5.Bölüm*

221 25 0
                                    

-Heir To The Throne-

''Sanırım artık daha fazla gülümseyeceğinden emin olmam gerekecek''

Yixing başını salladı ve büyük olana karşılık verdi.

''Sen bir yardımcısın değil mi?, işin bu''

Jongin gülümsedi ve karşısında ona sevimli bir surat ifadesiyle bakan küçüğünü onayladı.

''Bir yardımcının görevlerinden biri de, çalışmalara zamanında gitmesinden emin olmak değil mi? Sanırım hemen çıkmazsak geç kalacağız.''

Yixing iç çekti ve başını sallayarak istemeyerek de olsa ayağa kalktı, Jongin'de onu izledi ve biraz sonra ikisi de tahta kapıya bir kaç adım kala buldular kendilerini. Yixing tam kapıyı açacakken, Jongin onu durdurdu ve kendine çevirdi.
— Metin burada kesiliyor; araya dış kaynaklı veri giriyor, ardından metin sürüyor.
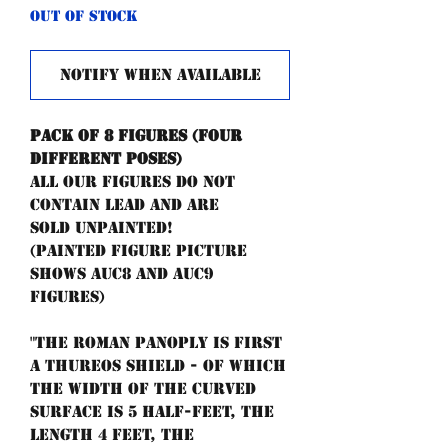
Out of Stock
Notify When Available
Pack of 8 figures (four
different poses)
All our figures do not
contain lead and are
sold unpainted!
(painted figure picture
shows AUC8 and AUC9
figures)
"The Roman panoply is first
a thureos shield - of which
the width of the curved
surface is 5 half-feet, the
length 4 feet, the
''Yine eskisi gibi mi olacaksın?''

''Olmak zorundayım...''

''Neden?''

''Çünkü benden beklenen bu, lütfen gerçek beni tanımana izin verdiğim için beni pişman etme''

''Bu halini seviyorum''

''Sorun değil, bu maske benliğimde olduğu sürece benden nefret edebilirsin. Sadece...benim gerçekte nasıl biri olduğumu unutma tamam mı? Ne olursa olsun bunu hatırla Jongin.''

''Neden daha başlangıçta bir sonmuş gibi konuşuyorsun?''

''Başlayalı ne kadar olduğunun bir önemi yok, son yaklaşıyor''

''Ne demeye çalışıyorsun Yixing?''

Yixing gülümsedi ve önüne dönüp kapıya doğru birkaç adım daha attı.

''Unut gitsin''

Ama bu cevap Jongin için yeterli değildi. Küçük olanın zayıf bedenini bir kere daha kendine çevirdi ve suratını esir alan sinirli görüntüsünü olabilidiğince saklamaya çalışarak söylendi.
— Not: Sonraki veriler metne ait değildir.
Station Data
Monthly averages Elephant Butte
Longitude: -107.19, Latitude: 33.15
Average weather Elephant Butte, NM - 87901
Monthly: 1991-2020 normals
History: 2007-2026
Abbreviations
''Ne sonu Yixing? Neden bahsediyorsun?!''

''Her yardımcı gibi sende zamanın gelince gideceksin''

''Bu sana bağlı''

''Seni göndermek zorundayım''

''Neden?!''

''Çünkü ben kötü biriyim Jongin, unuttun mu?! Kimsenin katlanamadığı şımarık bir prensim! Doğru zaman geldiğinde de olması gerektiği gibi karar vereceğim''

''Bana buradan gitmek istediğini söylemiştin, bunu beraber yapabiliriz seni kendi insanlarının yanına götürebilirim''

''Peki ya sonra ne olacak? Benim yanımda olan herkesin hayatları tehlikeye girecek, buna sende dahilsin. Değer verdiğim herkes gözlerimin önünde katledilecek. Buna dayanamam Jongin, bunun olmasına izin veremem. Healing insanları arasında kötü olan tek çocuk. Ben buyum işte. Böyle olmak zorunda ''

''Yani kendini feda mı edeceksin?''

''Yapmam gereken bu, ben bu kaderle doğdum eminim Tanrı bana bir nedenden dolayı verdi bu lanet gücü, kahretsin ki nedenini bilmiyorum ama verdi işte. Kendimden yüksek olanların kararlarını sorgulamayı uzun zaman önce bıraktım.''

Jongin iç çekti ve küçük olanın ellerini serbest bırakıp dolan gözlerine bakarak yanağını okşadı.

''Sadece ne olursa olsun, senin yanında olduğumu bil. Yardımcın Jongin hep seninle tamam mı?''

Yixing gözlerini yere dikti ve dudaklarını kanatana kadar ısırıp başını salladı. Jongin'i bu kadar erken göndermek istemiyordu, yapmayacaktı da. Ama yanında olduğu her bir saniyede ona daha da çok bağlanacağını biliyordu.